High chronic unemployment, however, can coexist with a stable and even vibrant economic system. Put another way, many can struggle in a country of 300 million while many, many also thrive. Both realities—and many shades of gray in—can exist simultaneously. And in spite of some brief halcyon moments (the 1950s, the 1990s), there has never been a sustained period in American history where that has not been true. It may be considered a strength to strive for ideals (full employment, 40 acres and a mule …); it is no help to hold up our real world and descend into despair because it falls short of those ideals.

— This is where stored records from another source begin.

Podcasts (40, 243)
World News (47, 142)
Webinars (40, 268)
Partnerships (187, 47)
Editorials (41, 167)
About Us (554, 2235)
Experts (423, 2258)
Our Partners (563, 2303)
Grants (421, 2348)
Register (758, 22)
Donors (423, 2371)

But what can’t so easily continue is the massive gap between the very few thriving immensely—the 1 percent—and the rest in a system that has ceased growing significantly. That gap in a stagnant economy is more harmful than a similar or even greater gap in an expanding economy—or put another way, it’s less of a problem if there are Brazilian and Chinese gazillionaires because the overall pie in those societies is expanding so robustly.

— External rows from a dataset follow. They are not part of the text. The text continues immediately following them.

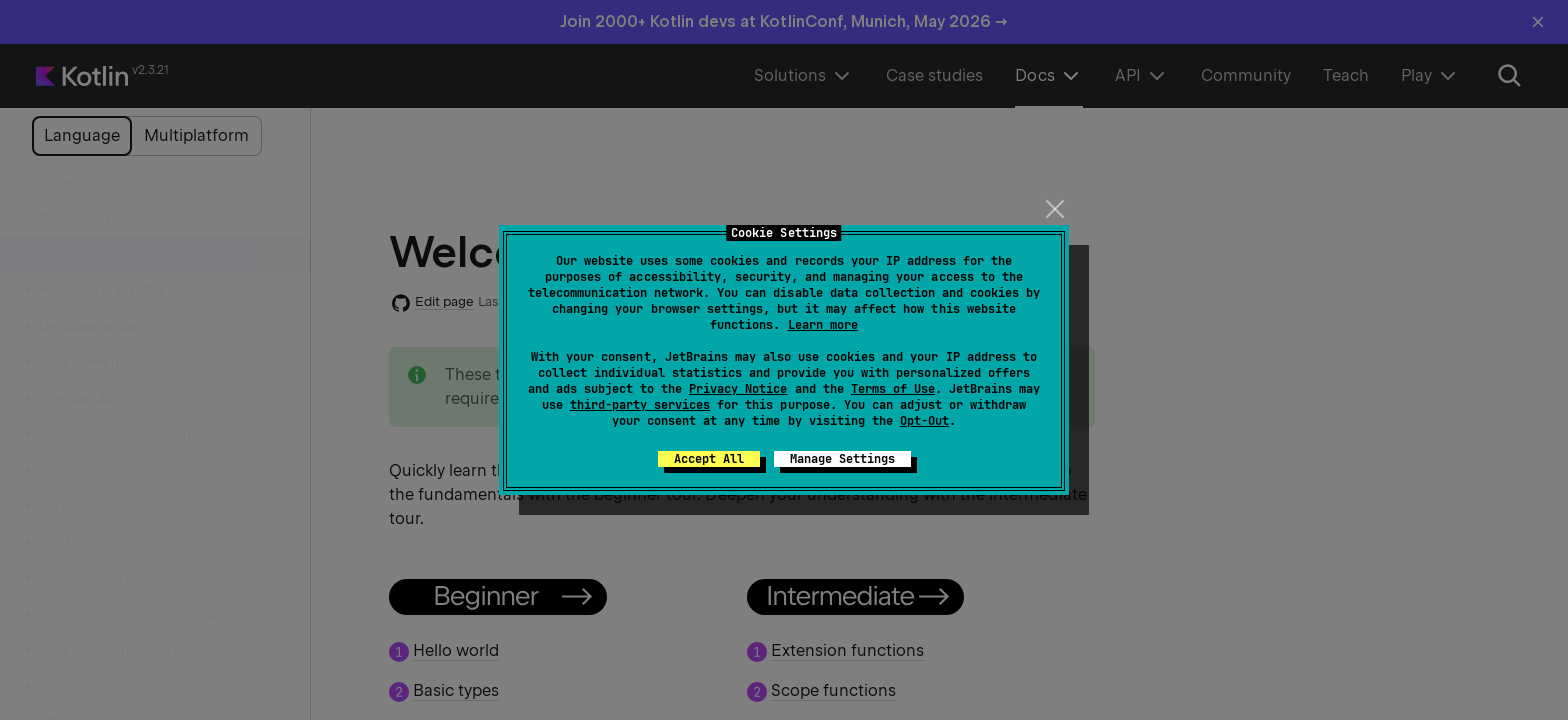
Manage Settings (842, 459)
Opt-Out (924, 421)
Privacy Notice (738, 389)
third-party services (640, 405)
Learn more (823, 325)
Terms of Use (893, 389)
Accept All (709, 459)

Fortunately, the U.S. economy is much more stable than most currently believe. Unfortunately, it falls short of meeting needs and expectations, and in a competitive world where the poor are getting richer, maintaining living standards in America which itself be a challenge, let alone improving them. The focus on unemployment speaks to that larger concern, but is also a way of not dealing with those larger issues. And in this election year, the attraction of that simple headline number, the beauty of “the unemployment rate” as a thumbs up or thumbs down, is powerful. We’d do ourselves a service by addressing the larger issues and treating the unemployment numbers as just one aspect of them.